Edition #031 | CHARACTER | The Repair Principle | Monday, April 6, 2026

You said something you should not have said. You know it. They know it. And every day you ignore it, the crack gets wider.

Let's get into it.

1 VERSE

Matthew 5:23-24

“Therefore, if you are offering your gift at the altar and there remember that your brother or sister has something against you, leave your gift there in front of the altar. First go and be reconciled to them; then come and offer your gift.”

The instruction is urgent. Do not finish what you are doing first. Do not wait for a better time. Leave what you are doing and go repair it now. Reconciliation is more important than ritual.

1 VOICE

Chris Voss

“Tactical empathy is understanding the feelings and mindset of another in the moment and also hearing what is behind those feelings.”

Chris Voss spent twenty-four years as an FBI hostage negotiator handling some of the highest-stakes conversations in the world. His book Never Split the Difference teaches that the foundation of every successful negotiation is not strategy or cleverness. It is the ability to acknowledge the other person’s reality and make them feel heard before you say anything else.

Repair starts with empathy.

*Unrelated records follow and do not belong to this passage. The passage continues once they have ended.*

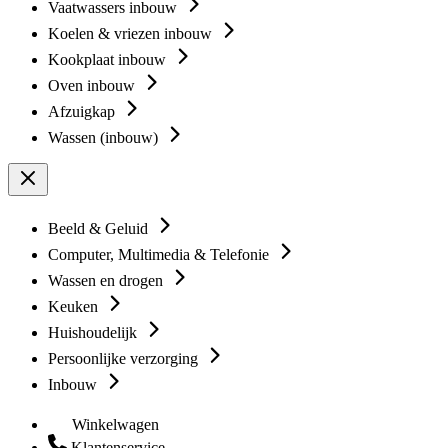
Vaatwassers inbouw
Koelen & vriezen inbouw
Kookplaat inbouw
Oven inbouw
Afzuigkap
Wassen (inbouw)
Beeld & Geluid
Computer, Multimedia & Telefonie
Wassen en drogen
Keuken
Huishoudelijk
Persoonlijke verzorging
Inbouw
Winkelwagen
Klantenservice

Before you explain yourself, before you defend your actions, before you offer solutions, you need to genuinely understand how the other person experienced the damage. That is not weakness. That is the highest form of emotional intelligence and the first step of every meaningful healing and growth process. Both personally and professionally.

1 CHALLENGE

The Repair Principle

Strong character is not about never making mistakes. It is about how fast you repair the damage when you do. Picture two cracked windows. One gets fixed within a day and holds stronger than before. The other gets ignored. The crack spreads. Water seeps in. What started as a single repairable crack becomes structural failure.

Your relationships work exactly the same way. The speed of your repair is the truest measure of your character.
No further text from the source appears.